En la iglesia de Santa Cruz de Añover de Tormes, un pueblo de menos de cien habitantes, 'Juan, el espíritu del amor' de Denis Rafter encontró un escenario muy diferente al de un teatro convencional. La representación forma parte de la gira promovida por el Área de Cultura de la Diputación de Salamanca con motivo del Año Jubilar de San Juan de la Cruz y cuenta con la colaboración del Ayuntamiento, la Parroquia y la Diócesis de Salamanca.
Nada más comenzar la música, se percibe.
Una iglesia tiene otra acústica. Las voces se expanden de una manera diferente, los instrumentos encuentran resonancias inesperadas y hasta un verso parece decirse de otra forma.
Los actores no solo tienen que interpretar. También tienen que escuchar el espacio. Porque las paredes responden.
Una nota puede prolongarse. Una voz puede alcanzar lugares alejados del escenario. Y un silencio, que en un teatro puede parecer simplemente una pausa, adquiere dentro de una iglesia una intensidad especial.
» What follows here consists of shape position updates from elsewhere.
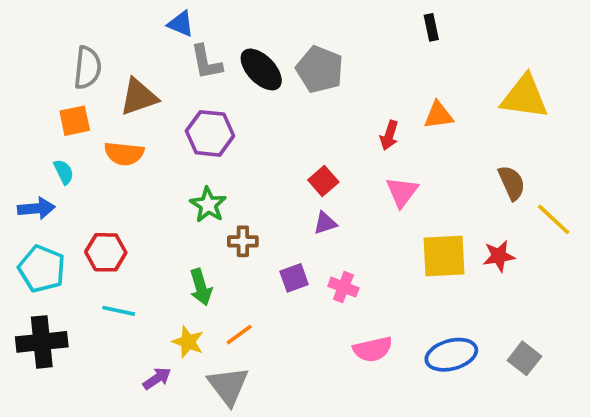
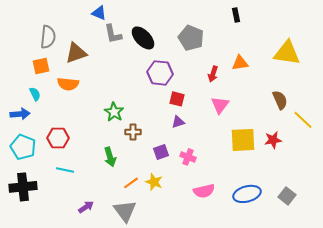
gray pentagon: (320, 69) -> (191, 38), moved
purple hexagon: (210, 133) -> (160, 73), moved
red square: (323, 181) -> (177, 99), turned -35
yellow star: (188, 342) -> (154, 182), moved

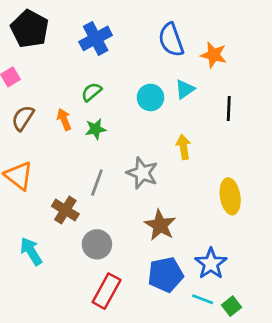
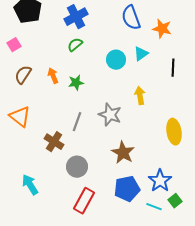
green semicircle: (91, 92) -> (75, 45), moved
cyan arrow: (31, 251) -> (30, 185), moved
green square: (231, 306) -> (175, 201), moved

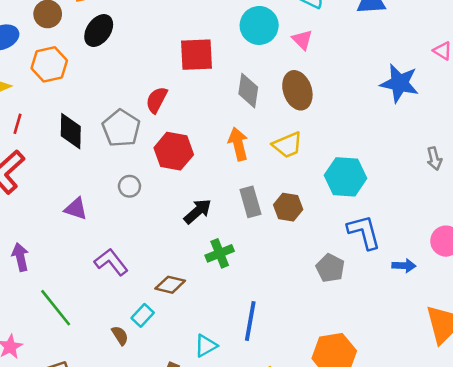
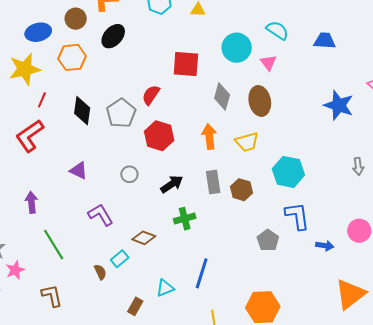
gray circle: (129, 186) -> (129, 174), moved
Eso encaja especialmente bien con una obra sobre San Juan de la Cruz. Su poesía necesita ser escuchada con calma. No es una palabra que pase rápidamente por delante del espectador. Algunas frases necesitan quedarse en el aire.
En Añover de Tormes, la música, la interpretación y los versos fueron llenando Santa Cruz hasta convertirla durante unas horas en un espacio escénico diferente. Los cinco intérpretes recibieron la atención del público que llenó la iglesia y, al finalizar, el reconocimiento de una cálida y larga ovación todos en pie.
Pero hubo un protagonista más. El propio templo.
Porque una de las cosas hermosas de esta gira es que cada pueblo ofrece un escenario que no puede repetirse. La compañía llega con su obra, sus instrumentos y su equipo, pero después tiene que adaptarse a la personalidad de cada iglesia.
Y cada iglesia tiene una personalidad sonora.
Quizá por eso, cuando termine esta larga gira, no habrá dos representaciones exactamente iguales. San Juan de la Cruz será el mismo, la historia será la misma y los artistas serán los mismos. Pero cambiarán las paredes, la altura, la piedra, la acústica y el público.
Cambiará el espacio. Y con él cambiará también la manera de escuchar.
En Añover de Tormes quedó demostrado que una iglesia no es solamente un lugar donde colocar un escenario.
A veces, es el escenario quien tiene que aprender a escuchar a la iglesia.